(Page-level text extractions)
--*--

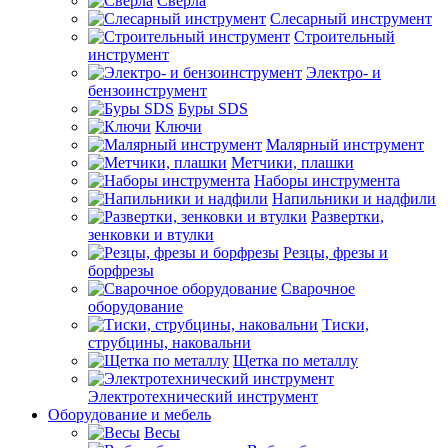
Сверла
Слесарный инструмент
Строительный
инструмент
Электро- и
бензоинструмент
Буры SDS
Ключи
Малярный инструмент
Метчики, плашки
Наборы инструмента
Напильники и надфили
Развертки,
зенковки и втулки
Резцы, фрезы и
борфрезы
Сварочное
оборудование
Тиски,
струбцины, наковальни
Щетка по металлу
Электротехнический инструмент
Оборудование и мебель
Весы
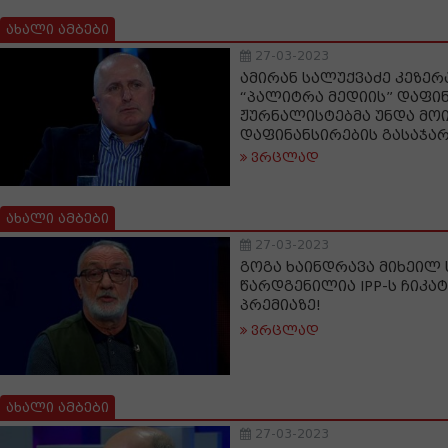
ახალი ამბები
27-03-2023
ამირან სალუქვაძე კეზერ
“პალიტრა მედიის” დაფინ
ჟურნალისტებმა უნდა მო
დაფინანსირების გასაჯა
ვრცლად
ახალი ამბები
27-03-2023
გოგა ხაინდრავა მიხეილ 
წარდგენილია IPP-ს ჩიკ
პრემიაზე!
ვრცლად
ახალი ამბები
27-03-2023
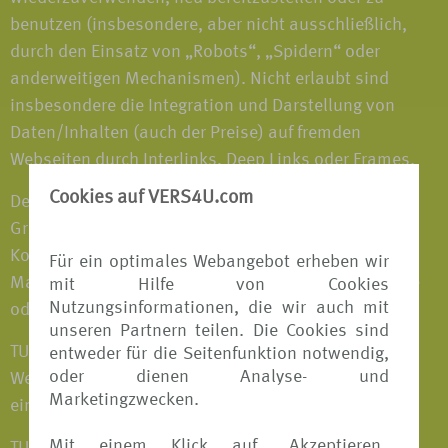
benutzen (insbesondere, aber nicht ausschließlich,
durch den Einsatz von „Robots“, „Spidern“ oder
anderweitigen Mechanismen). Nicht erlaubt sind
insbesondere die Integration und Darstellung von
Daten/Inhalten (auch der Preise) auf fremden
Webseiten durch Interlinks, Deep Links oder Frames.
Cookies auf VERS4U.com
Der Name VERS4u.de sowie alle Marken, Logos und
Grafiken von TUI und anderer Unternehmen des TUI-
Konzerns auf der VERS[4u] Webseite sind registrierte
Für ein optimales Webangebot erheben wir
Marken der TUI AG. Der Nutzer erhält keinerlei Rechte
mit Hilfe von Cookies
Nutzungsinformationen, die wir auch mit
oder Lizenzen zur Nutzung der Marken von TUI.
unseren Partnern teilen. Die Cookies sind
TUI gewährleistet nicht, dass das auf der VERS[4u]
entweder für die Seitenfunktion notwendig,
oder dienen Analyse- und
Webseite dargestellte Material nicht in Rechte Dritter
Marketingzwecken.
eingreift.
Mit einem Klick auf
Akzeptieren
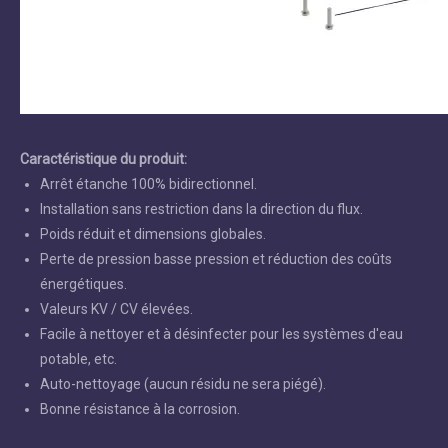
Caractéristique du produit:
Arrêt étanche 100% bidirectionnel.
Installation sans restriction dans la direction du flux.
Poids réduit et dimensions globales.
Perte de pression basse pression et réduction des coûts
énergétiques.
Valeurs KV / CV élevées.
Facile à nettoyer et à désinfecter pour les systèmes d'eau
potable, etc.
Auto-nettoyage (aucun résidu ne sera piégé).
Bonne résistance à la corrosion.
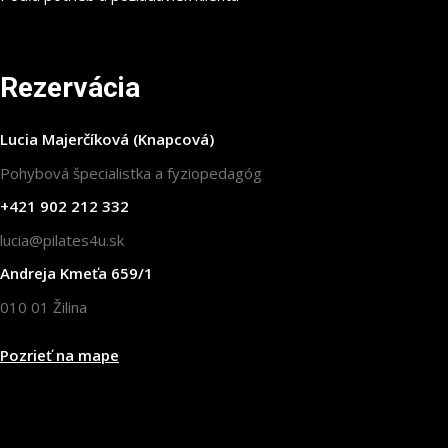
Rezervácia
Lucia Majerčíková (Knapcová)
Pohybová špecialistka a fyziopedagóg
+421 902 212 332
lucia@pilates4u.sk
Andreja Kmeťa 659/1
010 01 Žilina
Pozrieť na mape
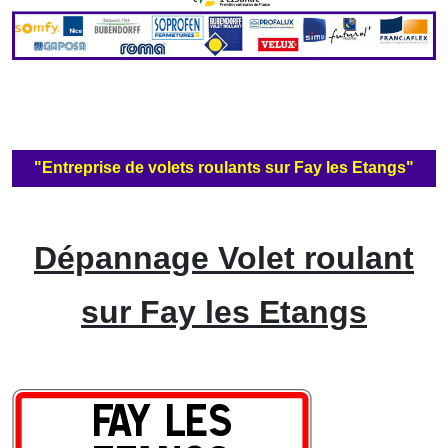
"Entreprise de volets roulants sur Fay les Etangs"
Dépannage Volet roulant
sur Fay les Etangs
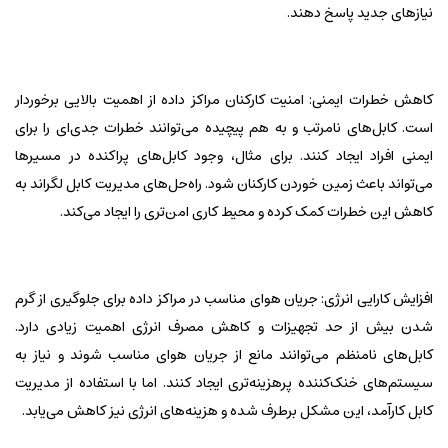
نیازهای جدید پاسخ دهند.
کاهش خطرات ایمنی: امنیت کارکنان مراکز داده از اهمیت بالایی برخوردار
است. کابل‌های نامرتب و به هم پیچیده می‌توانند خطرات جدی‌ای را برای
ایمنی افراد ایجاد کنند. برای مثال، وجود کابل‌های پراکنده در مسیر‌ها
می‌تواند باعث زمین خوردن کارکنان شود. راه‌حل‌های مدیریت کابل لگراند به
کاهش این خطرات کمک کرده و محیط کاری امن‌تری را ایجاد می‌کند.
افزایش کارایی انرژی: جریان هوای مناسب در مراکز داده برای جلوگیری از گرم
شدن بیش از حد تجهیزات و کاهش مصرف انرژی اهمیت زیادی دارد.
کابل‌های نامنظم می‌توانند مانع از جریان هوای مناسب شوند و نیاز به
سیستم‌های خنک‌کننده پرهزینه‌تری ایجاد کنند. اما با استفاده از مدیریت
کابل کارآمد، این مشکل برطرف شده و هزینه‌های انرژی نیز کاهش می‌یابد.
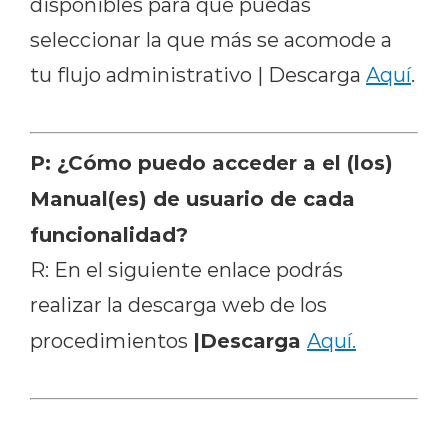
disponibles para que puedas
seleccionar la que más se acomode a
tu flujo administrativo | Descarga
Aquí
.
P: ¿Cómo puedo acceder a el (los)
Manual(es) de usuario de cada
funcionalidad?
R: En el siguiente enlace podrás
realizar la descarga web de los
|Descarga
procedimientos
Aquí.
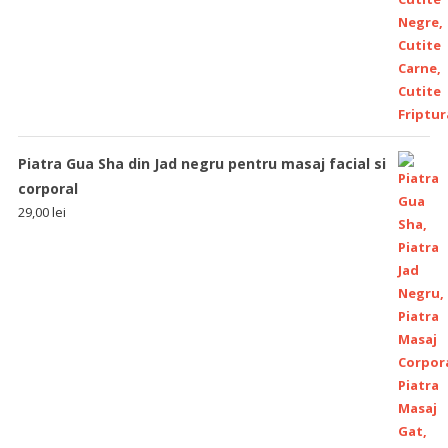
Piatra Gua Sha din Jad negru pentru masaj facial si
corporal
29,00
lei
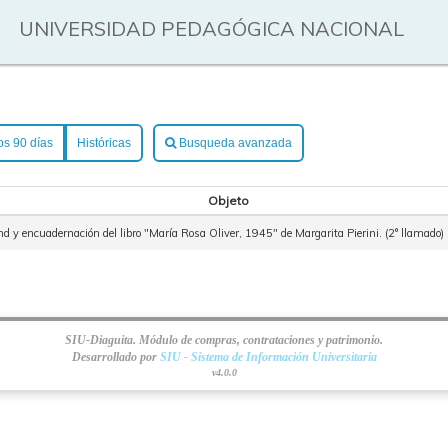
UNIVERSIDAD PEDAGÓGICA NACIONAL
os 90 días
Históricas
Busqueda avanzada
Objeto
d y encuadernación del libro "María Rosa Oliver, 1945" de Margarita Pierini. (2° llamado)
SIU-Diaguita. Módulo de compras, contrataciones y patrimonio.
Desarrollado por
SIU - Sistema de Información Universitaria
v4.0.0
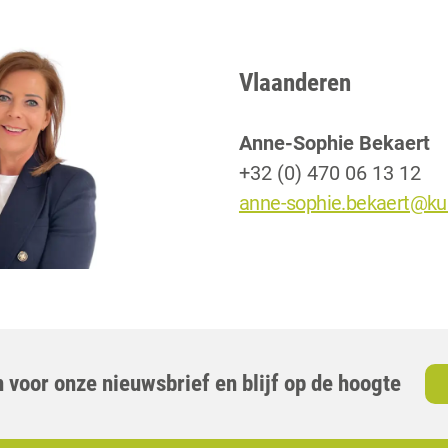
Vlaanderen
Anne-Sophie Bekaert
+32 (0) 470 06 13 12
anne-sophie.bekaert@ku
 voor onze nieuwsbrief en blijf op de hoogte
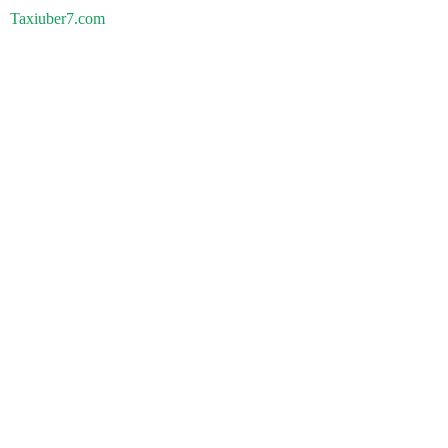
Taxiuber7.com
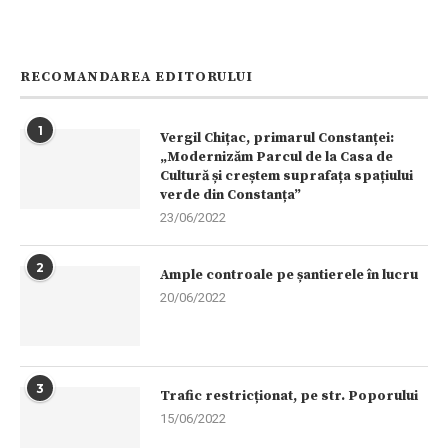
RECOMANDAREA EDITORULUI
1
Vergil Chițac, primarul Constanței:
„Modernizăm Parcul de la Casa de
Cultură și creștem suprafața spațiului
verde din Constanța”
23/06/2022
2
Ample controale pe șantierele în lucru
20/06/2022
3
Trafic restricționat, pe str. Poporului
15/06/2022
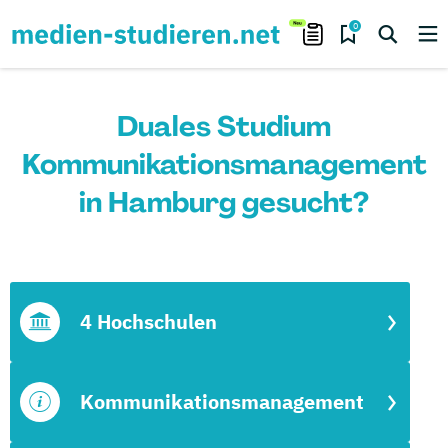
0
Duales Studium
Kommunikationsmanagement
in Hamburg gesucht?
4 Hochschulen
Kommunikationsmanagement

--*--

The answer consists of every line above in which the word "مناسب" occurs.

افزایش کارایی انرژی: جریان هوای مناسب در مراکز داده برای جلوگیری از گرم
کابل‌های نامنظم می‌توانند مانع از جریان هوای مناسب شوند و نیاز به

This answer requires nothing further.